• **Task brief**:
Filter the records for lines holding the string "maths".

Records from a dataset:
=-=-=

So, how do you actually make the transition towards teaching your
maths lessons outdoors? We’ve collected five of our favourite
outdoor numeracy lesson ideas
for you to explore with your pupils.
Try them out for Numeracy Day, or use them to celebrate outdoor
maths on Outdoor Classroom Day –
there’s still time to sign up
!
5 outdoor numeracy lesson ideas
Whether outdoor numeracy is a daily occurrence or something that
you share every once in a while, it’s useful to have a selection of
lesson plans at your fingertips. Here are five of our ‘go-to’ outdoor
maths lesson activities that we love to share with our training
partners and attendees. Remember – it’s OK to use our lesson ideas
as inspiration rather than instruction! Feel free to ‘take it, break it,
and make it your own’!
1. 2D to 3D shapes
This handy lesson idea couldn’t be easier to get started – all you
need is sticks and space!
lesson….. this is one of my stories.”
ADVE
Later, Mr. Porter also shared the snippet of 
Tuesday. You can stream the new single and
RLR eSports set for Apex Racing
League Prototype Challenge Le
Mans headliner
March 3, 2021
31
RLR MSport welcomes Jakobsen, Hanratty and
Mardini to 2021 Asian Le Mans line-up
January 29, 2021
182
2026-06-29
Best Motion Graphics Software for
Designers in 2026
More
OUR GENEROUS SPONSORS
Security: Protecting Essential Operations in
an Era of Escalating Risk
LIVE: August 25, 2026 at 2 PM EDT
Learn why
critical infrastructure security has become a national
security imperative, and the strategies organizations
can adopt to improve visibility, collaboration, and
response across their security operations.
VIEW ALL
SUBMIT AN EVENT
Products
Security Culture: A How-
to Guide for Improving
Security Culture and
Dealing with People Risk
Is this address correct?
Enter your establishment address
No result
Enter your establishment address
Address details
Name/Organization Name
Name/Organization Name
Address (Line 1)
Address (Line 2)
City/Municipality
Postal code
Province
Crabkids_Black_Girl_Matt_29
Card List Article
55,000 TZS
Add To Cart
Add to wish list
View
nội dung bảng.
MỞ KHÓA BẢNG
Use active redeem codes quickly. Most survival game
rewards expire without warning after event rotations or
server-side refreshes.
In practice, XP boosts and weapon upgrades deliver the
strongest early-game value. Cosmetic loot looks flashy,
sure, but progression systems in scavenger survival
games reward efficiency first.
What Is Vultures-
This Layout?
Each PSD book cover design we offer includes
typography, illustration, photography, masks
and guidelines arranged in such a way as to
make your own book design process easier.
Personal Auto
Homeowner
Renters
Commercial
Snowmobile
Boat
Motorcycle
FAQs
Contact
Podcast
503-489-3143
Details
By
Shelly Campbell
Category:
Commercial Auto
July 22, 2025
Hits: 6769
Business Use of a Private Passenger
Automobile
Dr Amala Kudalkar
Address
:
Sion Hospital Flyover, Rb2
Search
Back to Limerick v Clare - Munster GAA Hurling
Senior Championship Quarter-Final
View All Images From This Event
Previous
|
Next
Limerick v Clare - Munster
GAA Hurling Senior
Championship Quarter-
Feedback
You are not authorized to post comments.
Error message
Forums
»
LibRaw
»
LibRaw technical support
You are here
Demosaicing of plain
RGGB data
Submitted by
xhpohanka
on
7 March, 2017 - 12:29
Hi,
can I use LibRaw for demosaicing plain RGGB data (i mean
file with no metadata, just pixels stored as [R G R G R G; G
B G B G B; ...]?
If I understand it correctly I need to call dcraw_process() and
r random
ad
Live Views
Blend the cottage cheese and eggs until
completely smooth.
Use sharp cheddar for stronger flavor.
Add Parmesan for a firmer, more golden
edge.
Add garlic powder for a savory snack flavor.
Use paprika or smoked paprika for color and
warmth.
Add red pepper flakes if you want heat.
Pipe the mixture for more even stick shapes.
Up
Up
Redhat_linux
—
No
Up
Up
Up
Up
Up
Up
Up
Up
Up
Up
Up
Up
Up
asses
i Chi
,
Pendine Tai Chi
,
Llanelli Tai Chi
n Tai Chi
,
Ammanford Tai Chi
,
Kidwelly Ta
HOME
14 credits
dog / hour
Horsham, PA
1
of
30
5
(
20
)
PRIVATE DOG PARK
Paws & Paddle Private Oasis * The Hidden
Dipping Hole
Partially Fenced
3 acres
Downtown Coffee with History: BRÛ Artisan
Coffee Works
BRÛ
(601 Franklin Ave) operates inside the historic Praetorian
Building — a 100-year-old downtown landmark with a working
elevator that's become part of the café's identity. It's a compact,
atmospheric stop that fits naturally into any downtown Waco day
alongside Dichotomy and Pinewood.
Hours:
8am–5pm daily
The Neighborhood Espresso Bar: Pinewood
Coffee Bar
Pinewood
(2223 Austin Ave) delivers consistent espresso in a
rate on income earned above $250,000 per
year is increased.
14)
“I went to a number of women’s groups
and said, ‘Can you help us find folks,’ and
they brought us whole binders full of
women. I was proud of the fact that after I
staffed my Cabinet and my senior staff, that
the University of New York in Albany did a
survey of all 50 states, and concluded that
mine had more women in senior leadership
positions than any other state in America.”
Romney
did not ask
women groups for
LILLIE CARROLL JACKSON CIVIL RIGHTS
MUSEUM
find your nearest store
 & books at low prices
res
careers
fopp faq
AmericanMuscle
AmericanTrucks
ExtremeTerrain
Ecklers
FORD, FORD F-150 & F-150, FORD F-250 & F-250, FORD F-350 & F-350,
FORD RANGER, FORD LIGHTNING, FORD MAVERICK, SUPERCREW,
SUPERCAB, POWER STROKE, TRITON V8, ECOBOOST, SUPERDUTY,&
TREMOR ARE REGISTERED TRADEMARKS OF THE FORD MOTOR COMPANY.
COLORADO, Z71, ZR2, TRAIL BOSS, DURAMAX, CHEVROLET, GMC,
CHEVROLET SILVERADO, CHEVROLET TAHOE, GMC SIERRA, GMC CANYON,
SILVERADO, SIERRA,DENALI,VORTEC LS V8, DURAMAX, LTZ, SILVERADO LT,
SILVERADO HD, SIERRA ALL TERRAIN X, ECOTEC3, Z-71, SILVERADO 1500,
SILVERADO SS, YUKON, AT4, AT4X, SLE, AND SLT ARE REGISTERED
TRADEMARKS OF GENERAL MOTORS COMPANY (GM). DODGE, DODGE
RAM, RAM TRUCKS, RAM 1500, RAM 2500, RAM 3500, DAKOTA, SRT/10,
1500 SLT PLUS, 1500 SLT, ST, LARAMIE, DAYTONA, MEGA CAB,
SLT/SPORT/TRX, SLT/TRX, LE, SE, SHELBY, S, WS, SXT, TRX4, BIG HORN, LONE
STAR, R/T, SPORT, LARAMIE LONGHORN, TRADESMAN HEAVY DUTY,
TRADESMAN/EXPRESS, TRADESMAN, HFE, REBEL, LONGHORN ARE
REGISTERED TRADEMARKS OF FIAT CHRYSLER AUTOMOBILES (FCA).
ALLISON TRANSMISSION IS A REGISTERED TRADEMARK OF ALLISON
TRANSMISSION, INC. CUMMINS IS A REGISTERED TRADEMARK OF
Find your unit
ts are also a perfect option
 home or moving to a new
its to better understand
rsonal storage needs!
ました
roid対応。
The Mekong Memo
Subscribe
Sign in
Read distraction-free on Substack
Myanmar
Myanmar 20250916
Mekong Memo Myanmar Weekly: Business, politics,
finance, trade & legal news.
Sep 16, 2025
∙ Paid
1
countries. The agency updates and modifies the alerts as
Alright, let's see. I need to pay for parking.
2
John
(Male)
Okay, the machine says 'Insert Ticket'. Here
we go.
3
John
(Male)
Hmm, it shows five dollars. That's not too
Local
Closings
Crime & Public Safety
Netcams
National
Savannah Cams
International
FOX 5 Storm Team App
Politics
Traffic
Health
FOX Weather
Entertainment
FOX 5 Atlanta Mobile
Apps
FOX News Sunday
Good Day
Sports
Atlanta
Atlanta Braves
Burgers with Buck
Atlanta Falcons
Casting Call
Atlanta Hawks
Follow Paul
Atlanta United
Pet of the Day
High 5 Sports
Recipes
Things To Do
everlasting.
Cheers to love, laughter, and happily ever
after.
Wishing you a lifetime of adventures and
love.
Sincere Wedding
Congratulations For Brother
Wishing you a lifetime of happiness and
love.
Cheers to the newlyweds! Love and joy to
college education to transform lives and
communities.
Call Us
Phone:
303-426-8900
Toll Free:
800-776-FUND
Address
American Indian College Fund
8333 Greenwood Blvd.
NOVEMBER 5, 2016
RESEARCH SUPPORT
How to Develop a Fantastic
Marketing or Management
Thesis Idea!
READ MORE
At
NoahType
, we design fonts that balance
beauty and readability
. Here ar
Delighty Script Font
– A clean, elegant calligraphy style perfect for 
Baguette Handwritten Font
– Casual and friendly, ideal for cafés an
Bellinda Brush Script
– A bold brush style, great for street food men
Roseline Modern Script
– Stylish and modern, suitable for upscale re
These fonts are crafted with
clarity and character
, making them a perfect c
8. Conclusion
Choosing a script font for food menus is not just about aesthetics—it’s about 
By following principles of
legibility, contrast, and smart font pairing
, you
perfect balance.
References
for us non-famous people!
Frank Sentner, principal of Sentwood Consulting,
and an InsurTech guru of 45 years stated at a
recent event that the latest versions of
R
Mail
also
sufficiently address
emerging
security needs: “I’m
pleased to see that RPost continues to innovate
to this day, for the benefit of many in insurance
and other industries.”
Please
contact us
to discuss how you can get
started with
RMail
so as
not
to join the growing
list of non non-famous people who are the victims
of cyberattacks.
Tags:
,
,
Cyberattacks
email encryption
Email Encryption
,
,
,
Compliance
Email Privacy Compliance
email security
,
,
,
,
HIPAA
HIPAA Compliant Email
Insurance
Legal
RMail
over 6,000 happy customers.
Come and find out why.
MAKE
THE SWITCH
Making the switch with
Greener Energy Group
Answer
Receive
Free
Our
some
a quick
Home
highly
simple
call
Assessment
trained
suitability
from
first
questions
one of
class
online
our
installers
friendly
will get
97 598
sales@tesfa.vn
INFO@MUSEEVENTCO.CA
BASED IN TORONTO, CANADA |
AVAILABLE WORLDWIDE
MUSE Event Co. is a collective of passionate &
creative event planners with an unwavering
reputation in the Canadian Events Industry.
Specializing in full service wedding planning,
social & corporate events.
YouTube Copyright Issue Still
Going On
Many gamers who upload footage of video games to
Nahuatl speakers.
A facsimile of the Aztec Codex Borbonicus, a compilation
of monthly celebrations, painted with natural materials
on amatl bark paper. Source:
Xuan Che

=-=-=

• **Response area**:
maths lessons outdoors? We’ve collected five of our favourite
maths on Outdoor Classroom Day –
maths lesson activities that we love to share with our training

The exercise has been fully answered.